> [Recorded information]
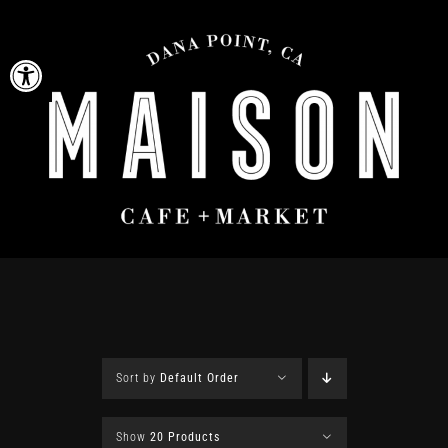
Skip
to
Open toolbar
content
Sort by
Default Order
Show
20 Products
* * *
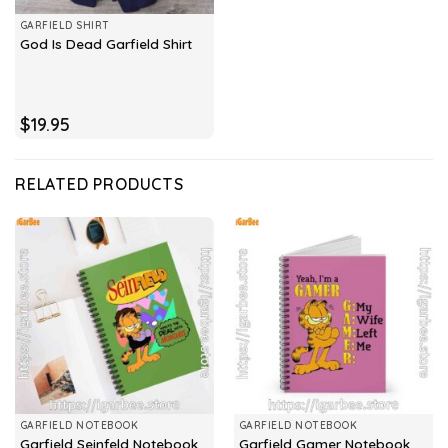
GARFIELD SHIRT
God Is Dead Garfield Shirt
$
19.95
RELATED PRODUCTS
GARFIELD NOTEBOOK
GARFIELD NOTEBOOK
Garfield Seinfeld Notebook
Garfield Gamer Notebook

> [Work required]
With the first line being the one containing "RELATED PRODUCTS" and the last line the one containing "Garfield Gamer Notebook", transcribe exactly the lines above that fall in that range.

> [Answer space]
RELATED PRODUCTS
GARFIELD NOTEBOOK
GARFIELD NOTEBOOK
Garfield Seinfeld Notebook
Garfield Gamer Notebook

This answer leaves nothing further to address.